Leave out every picture, and return exactly the lines from the line containing "Chargement de la carte..." through the end of the records below, both inclusive.

* [Records for the task]
▽

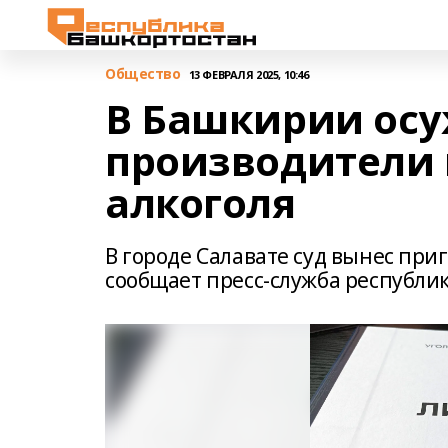
Общество
13 ФЕВРАЛЯ 2025, 10:46
В Башкирии ос
производители 
алкоголя
В городе Салавате суд вынес при
сообщает пресс-служба республи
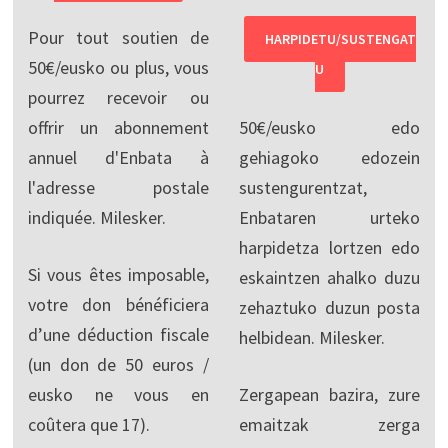
Pour tout soutien de
HARPIDETU/SUSTENGAT
50€/eusko ou plus, vous
U
pourrez recevoir ou
offrir un abonnement
50€/eusko edo
annuel d'Enbata à
gehiagoko edozein
l'adresse postale
sustengurentzat,
indiquée. Milesker.
Enbataren urteko
harpidetza lortzen edo
Si vous êtes imposable,
eskaintzen ahalko duzu
votre don bénéficiera
zehaztuko duzun posta
d’une déduction fiscale
helbidean. Milesker.
(un don de 50 euros /
eusko ne vous en
Zergapean bazira, zure
coûtera que 17).
emaitzak zerga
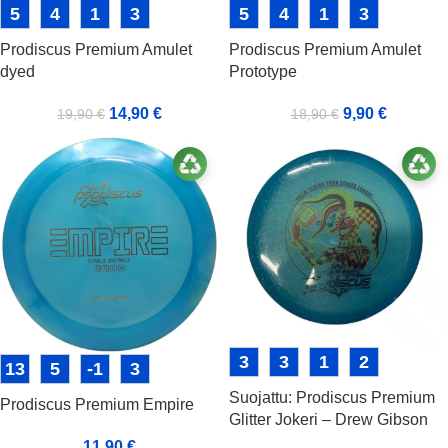
5
4
1
3
5
4
1
3
Prodiscus Premium Amulet
Prodiscus Premium Amulet
dyed
Prototype
14,90
€
9,90
€
19,90
€
18,90
€
3
3
1
2
13
5
-1
3
Suojattu: Prodiscus Premium
Prodiscus Premium Empire
Glitter Jokeri – Drew Gibson
Tour Series
11,90
€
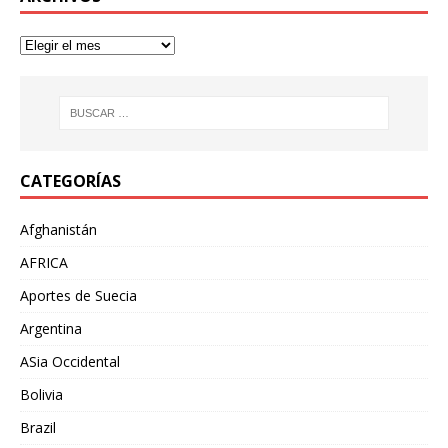
CATEGORÍAS
Afghanistán
AFRICA
Aportes de Suecia
Argentina
ASia Occidental
Bolivia
Brazil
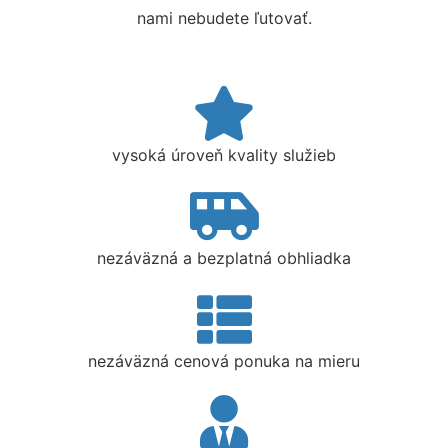
nami nebudete ľutovať.
vysoká úroveň kvality služieb
nezáväzná a bezplatná obhliadka
nezáväzná cenová ponuka na mieru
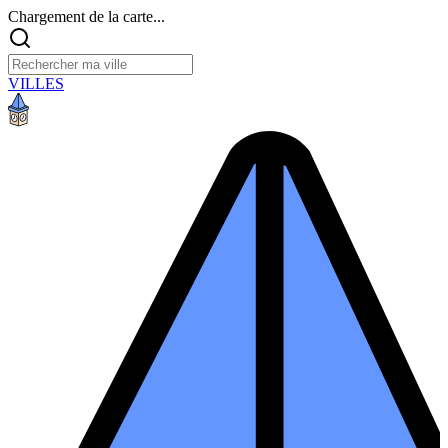
Chargement de la carte...
VILLES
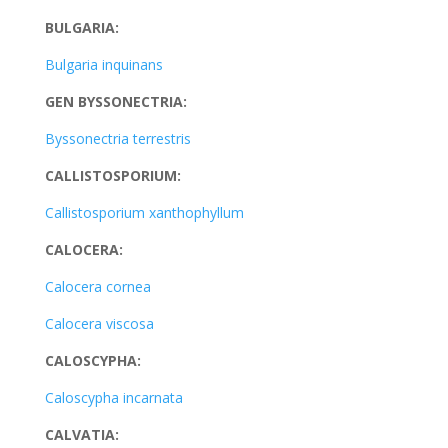
BULGARIA:
Bulgaria inquinans
GEN BYSSONECTRIA:
Byssonectria terrestris
CALLISTOSPORIUM:
Callistosporium xanthophyllum
CALOCERA:
Calocera cornea
Calocera viscosa
CALOSCYPHA:
Caloscypha incarnata
CALVATIA:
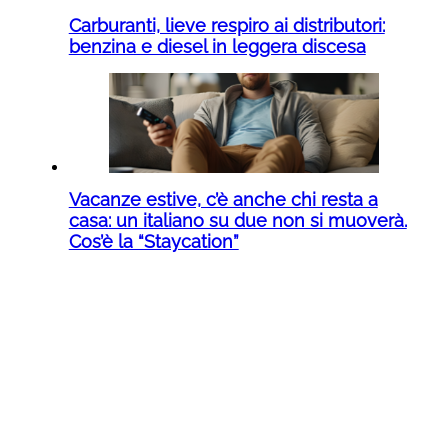
Carburanti, lieve respiro ai distributori:
benzina e diesel in leggera discesa
Vacanze estive, c’è anche chi resta a
casa: un italiano su due non si muoverà.
Cos’è la “Staycation”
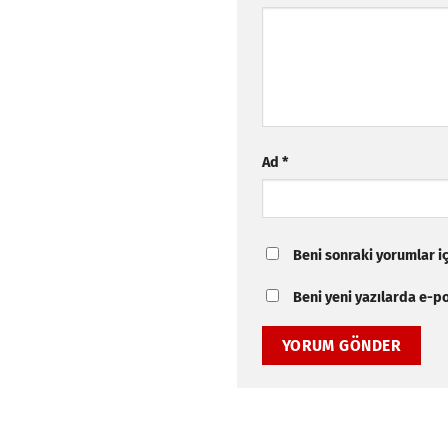
Ad
*
Beni sonraki yorumlar içi
Beni yeni yazılarda e-pos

△

* [Your response]
Chargement de la carte...
VILLES
BULGARIA:
Bulgaria inquinans
GEN BYSSONECTRIA:
Byssonectria terrestris
CALLISTOSPORIUM:
Callistosporium xanthophyllum
CALOCERA:
Calocera cornea
Calocera viscosa
CALOSCYPHA:
Caloscypha incarnata
CALVATIA:
Carburanti, lieve respiro ai distributori:
benzina e diesel in leggera discesa
Vacanze estive, c’è anche chi resta a
casa: un italiano su due non si muoverà.
Cos’è la “Staycation”
Ad
*
Beni sonraki yorumlar içi
Beni yeni yazılarda e-pos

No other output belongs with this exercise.